SparseDGP generates datasets with a controlled number of truly informative features; the remaining features are pure noise. This makes it useful for benchmarking feature selection and sparse methods.

Quick Start

import synthbench
from synthbench import BenchPipeline, SparseDGP

dgp = SparseDGP(n_informative=3, complexity="medium", task_type="regression", random_state=0)
pipeline = BenchPipeline(dgp)
result = pipeline.run(n_samples=500, n_features=10, random_state=42)

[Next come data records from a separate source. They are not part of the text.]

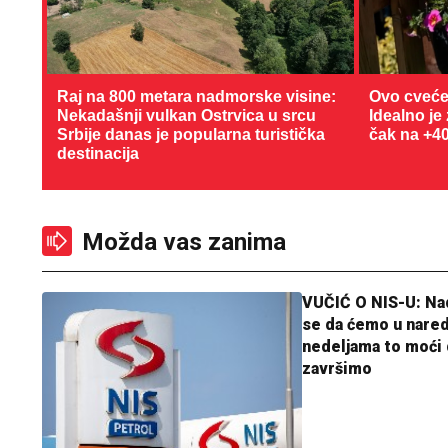
Raj na 800 metara nadmorske visine:
Ovo cveće
Nekadašnji vulkan Ostrvica u srcu
Idealno je
Srbije danas je popularna turistička
čak na +4
destinacija
Možda vas zanima
VUČIĆ O NIS-U: N
se da ćemo u nare
nedeljama to moći 
završimo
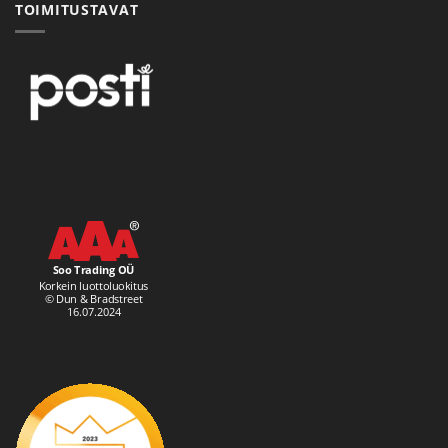
TOIMITUSTAVAT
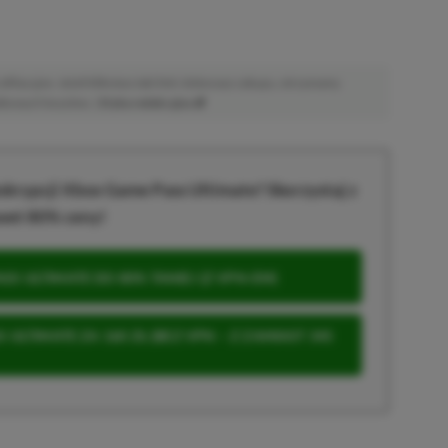
afiliacyjne. Jeżeli klikniesz taki link i dokonasz zakupu, otrzymamy
atkowych kosztów. |
Etyka redakcyjna
krypcji Xbox Game Pass Ultimate? Skorzystaj z
wet 80% ceny!
S ULTIMATE DO 80% TANIEJ (Z VPN-EM)
 ULTIMATE ZA 160 ZŁ (BEZ VPN – Z ZAMIAST 345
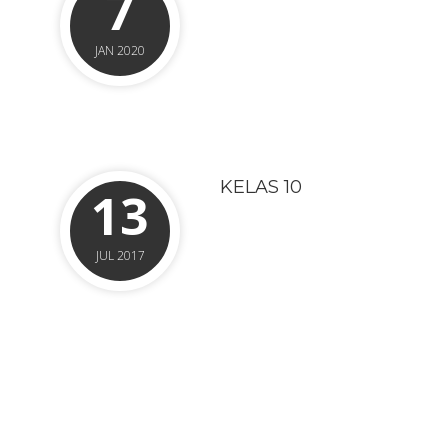
7
JAN 2020
KELAS 10
13
JUL 2017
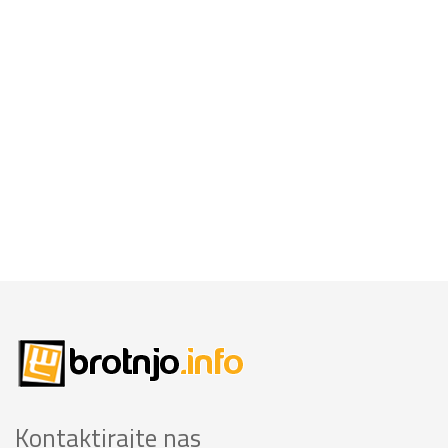
Kontaktirajte nas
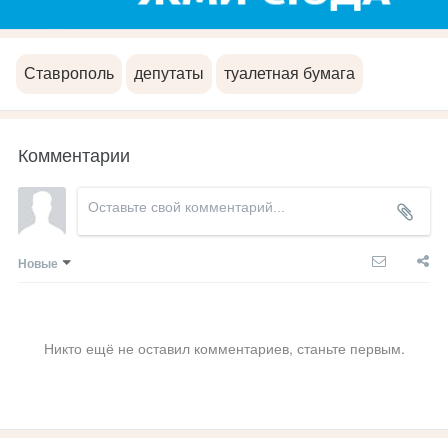
Ставрополь
депутаты
туалетная бумага
Комментарии
Новые
Никто ещё не оставил комментариев, станьте первым.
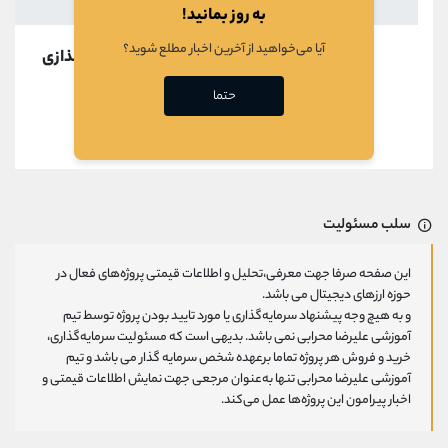
به روز بمانید!
آیا می‌خواهید از آخرین اخبار مطلع شوید؟
در حال بارگذازی
حتما
قبلی
بعدی
سلب مسئولیت
این صفحه صرفا جهت معرفی،تحلیل و اطلاعات قیمتی پروژه‌های فعال در
حوزه ارزهای دیجیتال می باشد.
و به هیچ وجه پیشنهاد سرمایه‌گذاری یا مورد تایید بودن پروژه توسط تیم
آموزشی علیرضا محرابی نمی باشد. بدیهی است که مسئولیت سرمایه‌گذاری،
خرید و فروش هر پروژه تماما برعهده شخص سرمایه گذار می باشد و تیم
آموزشی علیرضا محرابی تنها به‌عنوان مرجعی جهت نمایش اطلاعات قیمتی و
اخبار پیرامون این پروژه‌‌ها عمل می‌کند.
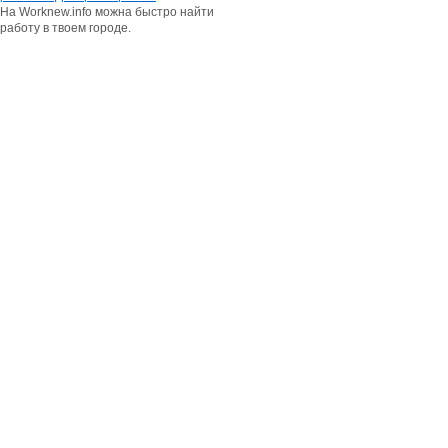
На Worknew.info можна быстро найти
работу в твоем городе.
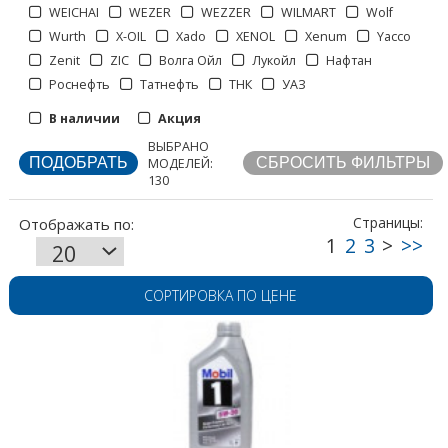
WEICHAI
WEZER
WEZZER
WILMART
Wolf
Wurth
X-OIL
Xado
XENOL
Xenum
Yacco
Страницы:
Zenit
ZIC
Волга Ойл
Лукойл
Нафтан
Роснефть
Татнефть
ТНК
УАЗ
В наличии
Акция
ВЫБРАНО
МОДЕЛЕЙ:
130
СОРТИРОВКА ПО ЦЕНЕ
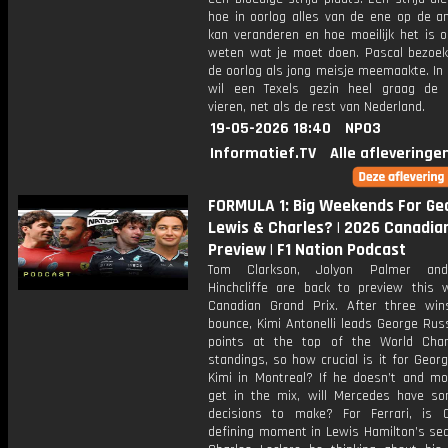
hoe in oorlog alles van de ene op de a
kan veranderen en hoe moeilijk het is 
weten wat je moet doen. Pascal bezoekt 
de oorlog als jong meisje meemaakte. In
wil een Texels gezin heel graag de b
vieren, net als de rest van Nederland.
19-05-2026 18:40
NPO3
Informatief.TV
Alle afleveringe
FORMULA 1: Big Weekends For Ge
Lewis & Charles? | 2026 Canadia
Preview | F1 Nation Podcast
Tom Clarkson, Jolyon Palmer an
Hinchcliffe are back to preview this 
Canadian Grand Prix. After three wi
bounce, Kimi Antonelli leads George Rus
points at the top of the World Cha
standings, so how crucial is it for Geor
Kimi in Montreal? If he doesn’t and m
get in the mix, will Mercedes have s
decisions to make? For Ferrari, is
defining moment in Lewis Hamilton’s sea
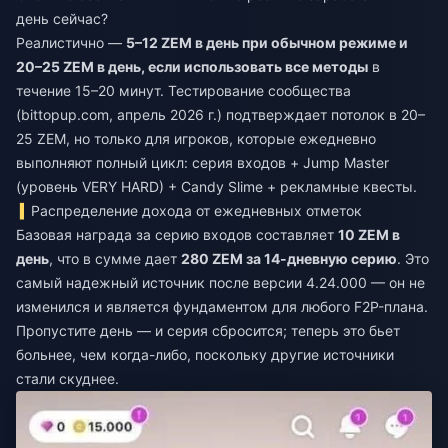
день сейчас?
Реалистично —
5–12 ZEM в день при обычном режиме и
20–25 ZEM в день, если использовать все методы
в
течение 15–20 минут. Тестирование сообщества
(bittopup.com, апрель 2026 г.) подтверждает потолок в 20–
25 ZEM, но только для игроков, которые ежедневно
выполняют полный цикл: серия входов + Jump Master
(уровень VERY HARD) + Candy Slime + рекламные квесты.
Распределение дохода от ежедневных отметок
Базовая награда за серию входов составляет
10 ZEM в
день
, что в сумме дает
280 ZEM за 14-дневную серию
. Это
самый надежный источник после версии 4.24.000 — он не
изменился и является фундаментом для любого F2P-плана.
Пропустите день — и серия сбросится; теперь это бьет
больнее, чем когда-либо, поскольку другие источники
стали скуднее.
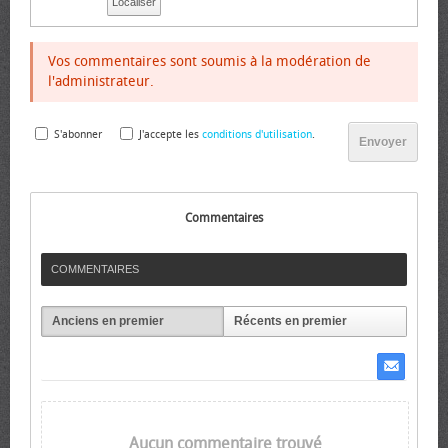
Localiser
Vos commentaires sont soumis à la modération de
l'administrateur.
S'abonner
J'accepte les
conditions d'utilisation
.
Envoyer
Commentaires
COMMENTAIRES
Anciens en premier
Récents en premier
Aucun commentaire trouvé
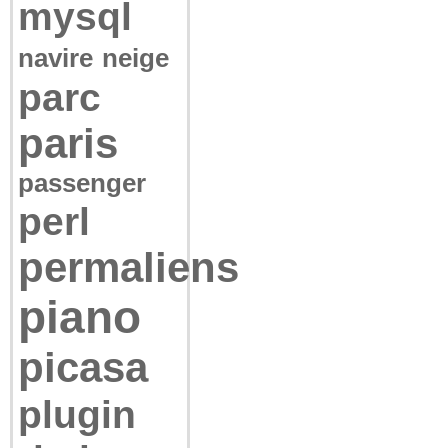
mysql
navire
neige
parc
paris
passenger
perl
permaliens
piano
picasa
plugin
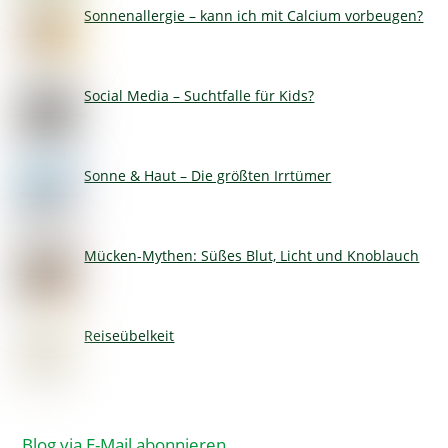
Sonnenallergie – kann ich mit Calcium vorbeugen?
Social Media – Suchtfalle für Kids?
Sonne & Haut – Die größten Irrtümer
Mücken-Mythen: Süßes Blut, Licht und Knoblauch
Reiseübelkeit
Blog via E-Mail abonnieren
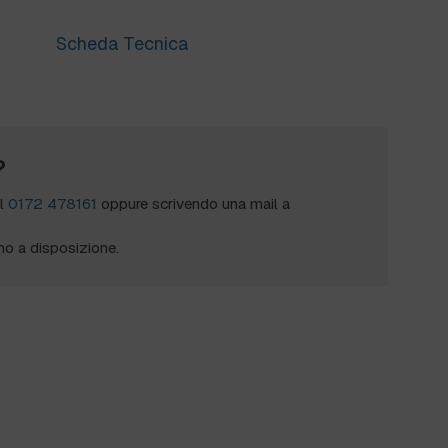
Scheda Tecnica
?
al
0172 478161
oppure scrivendo una mail a
mo a disposizione.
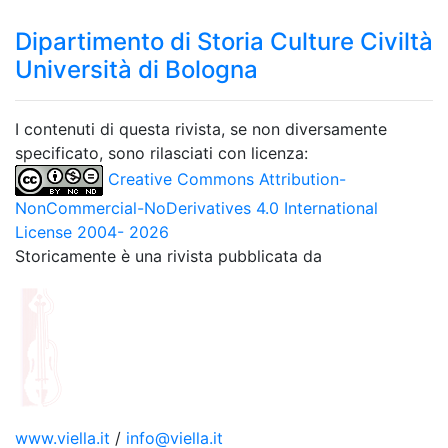
Dipartimento di Storia Culture Civiltà
Università di Bologna
I contenuti di questa rivista, se non diversamente
specificato, sono rilasciati con licenza:
Creative Commons Attribution-
NonCommercial-NoDerivatives 4.0 International
License 2004- 2026
Storicamente è una rivista pubblicata da
www.viella.it
/
info@viella.it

print(result.X.shape)   # (500, 10)
print(result.y.shape)   # (500,)
print(list(result.metadata.keys()))

# Signal importances sum to 1.0; noise features are exactly 0.0
importances = result.metadata["signal_feature_importances"]
print(sum(importances.values()))  # 1.0

# Confirm noise features have zero importance
zero_importance = [k for k, v in importances.items() if v == 0.0]
print(f"Noise features: {len(zero_importance)}")  # 7

Parameters

Parameter	Default	Description
`n_informative`	`3`	Number of features that carry signal; remaining features are pure noise
`complexity`	`"medium"`	Controls the relationship between informative features and target
`task_type`	`"regression"`	`"regression"` for continuous target, `"classification"` for binary labels
`random_state`	`0`	Integer seed for reproducibility
`class_weight`	`0.5`	(Classification only) Fraction of samples in the positive class

Notes

Noise features receive exactly 0.0 importance (not near-zero) in signal_feature_importances. This is a hard contract, not a floating-point approximation.
n_informative must be less than n_features (the value passed to .run()).
Ideal for benchmarking LASSO, elastic net, sparse random forests, and other variable-selection methods.